— Exercise instructions —
Gather each line in the entries that includes the string "HAKKINDA".

— Saved entries —
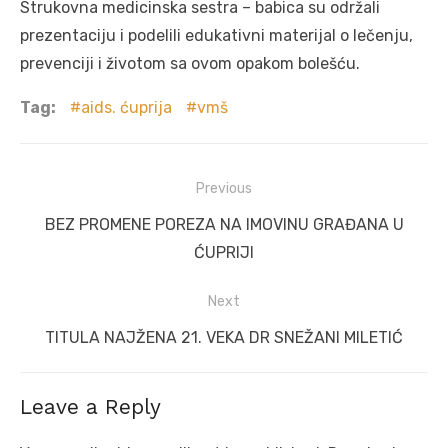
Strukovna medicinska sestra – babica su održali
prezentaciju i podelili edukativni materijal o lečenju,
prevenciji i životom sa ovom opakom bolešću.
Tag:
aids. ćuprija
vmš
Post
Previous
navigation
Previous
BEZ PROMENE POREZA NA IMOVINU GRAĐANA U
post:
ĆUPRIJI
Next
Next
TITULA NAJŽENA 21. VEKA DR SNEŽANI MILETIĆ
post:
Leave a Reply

---

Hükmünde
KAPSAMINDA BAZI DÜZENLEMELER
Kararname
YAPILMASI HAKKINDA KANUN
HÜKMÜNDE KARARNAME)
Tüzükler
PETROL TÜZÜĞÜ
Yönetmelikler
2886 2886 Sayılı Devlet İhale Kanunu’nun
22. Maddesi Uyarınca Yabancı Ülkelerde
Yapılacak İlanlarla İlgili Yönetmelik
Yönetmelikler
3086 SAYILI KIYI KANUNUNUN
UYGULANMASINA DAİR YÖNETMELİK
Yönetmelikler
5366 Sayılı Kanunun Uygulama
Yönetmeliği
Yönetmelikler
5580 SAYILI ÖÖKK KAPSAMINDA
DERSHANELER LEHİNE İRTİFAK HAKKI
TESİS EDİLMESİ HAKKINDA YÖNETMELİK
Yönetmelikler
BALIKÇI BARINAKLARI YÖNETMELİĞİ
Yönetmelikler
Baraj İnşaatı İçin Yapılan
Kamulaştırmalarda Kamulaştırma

— Your solution —
YAPILMASI HAKKINDA KANUN
TESİS EDİLMESİ HAKKINDA YÖNETMELİK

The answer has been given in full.